Beijing: Hours after Chinese President Xi Jinping’s visit to India for the second informal summit in Mahabalipuram on October 11 and 12 was announced, Beijing said it is paying "close attention" to the situation in Kashmir and the "facts are clear".
Xi, who is scheduled to visit India on Friday to hold 2nd informal summit with Prime Minister Narendra Modi, assured Khan during a meeting here that the friendship between China and Pakistan is "unbreakable and rock-solid" despite changes in the international and regional situation, and hoped that the "relevant parties" can solve the Kashmir issue through peaceful dialogue.
Khan's visit to China comes at a time when tensions have spiked between Pakistan and India after New Delhi ended the special status of Jammu and Kashmir on August 5.
"The Pakistan side briefed the Chinese side on the situation in Jammu and Kashmir, including its concerns, position, and current urgent issues," said a joint press release issued at the end of Khan's visit to Beijing.
"The Chinese side responded that it was paying close attention to the current situation in Jammu & Kashmir and reiterated that the Kashmir issue is a dispute left from history, and should be properly and peacefully resolved based on the UN Charter, relevant UN Security Council resolutions and bilateral agreements," the release said.
"China opposes any unilateral actions that complicate the situation. The two sides underlined that a peaceful, stable, cooperative and prosperous South Asia was in common interest of all parties. Parties need to settle disputes and issues in the region through dialogue on the basis of equality and mutual respect," it added.
India had on Wednesday reacted sharply to reports of Jinping and Khan discussing the issue of Jammu and Kashmir, saying Beijing is "well aware" of New Delhi's position and it is not for other countries to comment on its internal affairs.
The reaction came after the Chinese state media quoted Xi as telling Khan during the meeting that China has been "observing" the situation in Kashmir and hoped that the "relevant parties" can solve the issue through peaceful dialogue.
"We have seen the report regarding meeting of Xi with Khan which also refers to their discussions on Kashmir. India's position has been consistent and clear that Jammu & Kashmir is an integral part of India. China is well aware of our position. It is not for other countries to comment on the internal affairs of India," said Ministry of External Affairs spokesperson Raveesh Kumar.
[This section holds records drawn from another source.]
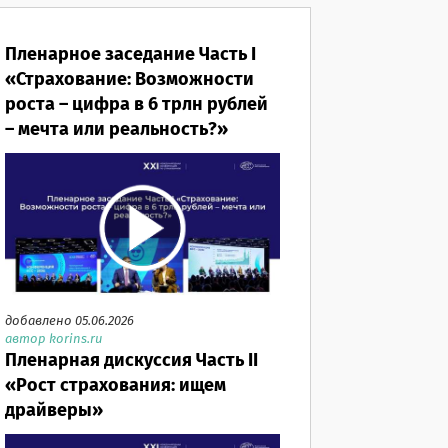
Пленарное заседание Часть I
«Страхование: Возможности
роста – цифра в 6 трлн рублей
– мечта или реальность?»
добавлено 05.06.2026
автор korins.ru
Пленарная дискуссия Часть II
«Рост страхования: ищем
драйверы»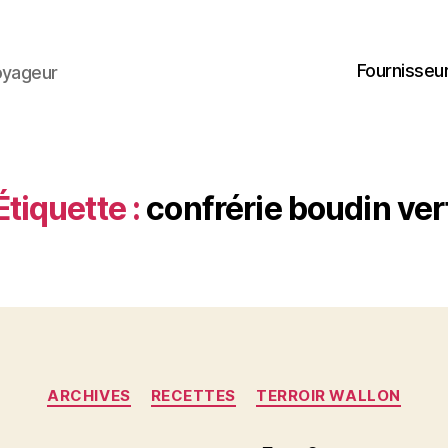
Fournisseur
oyageur
Étiquette :
confrérie boudin ver
Catégories
ARCHIVES
RECETTES
TERROIR WALLON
Earlier, the official Xinhua news agency reported that President Xi told Khan that "China is paying close attention to the Kashmir situation and the facts are clear." "China supports Pakistan to safeguard its own legitimate rights and hopes that the relevant parties can solve their disputes through peaceful dialogue," Xinhua quoted the Chinese president as saying.
China has always viewed relations with Pakistan as a diplomatic priority and will continue to firmly support Pakistan on issues concerning its core interests and of major concern to it, Xi said. He called on the two sides to maintain close high-level exchanges, step up strategic communication and coordinate positions on major issues in a timely fashion.
Xi also pledged to continue to firmly advance counter-terrorism efforts so as to safeguard security and stability, the Xinhua report said.
Khan said Pakistan highly values and appreciates China's objective stance on the Kashmir issue. Noting that China and Pakistan are all-weather strategic cooperative partners, Xi said, "No matter how the international and regional situation changes, the friendship between China and Pakistan has always been unbreakable and rock-solid, and China-Pakistan cooperation has always maintained strong vitality."
Khan's visit to China, third since he took over as Prime Minister in August last year, acquires significance as it comes ahead of President Xi's high-profile visit to India for the 2nd informal summit with Modi at Mamallapuram near Chennai on October 11 and 12.
Beijing, the all-weather ally of Islamabad, has backed Pakistan over the Kashmir issue, with its Foreign Minister Wang Yi in his address to the UN General Assembly saying, "no actions that would unilaterally change the status quo should be taken".
However, Foreign Ministry spokesman Geng Shuang on Tuesday said the Kashmir issue should be resolved bilaterally, significantly omitting its recent references to the UN and UN Security Council resolutions.
Geng's comments had marked a significant shift on what China has been saying on Kashmir in recent weeks in the aftermath of India's move to revoke Article 370 of the Constitution. India has categorically told the international community that its move on Kashmir was an internal matter. India maintains Kashmir is a bilateral issue and no third party has any role in it.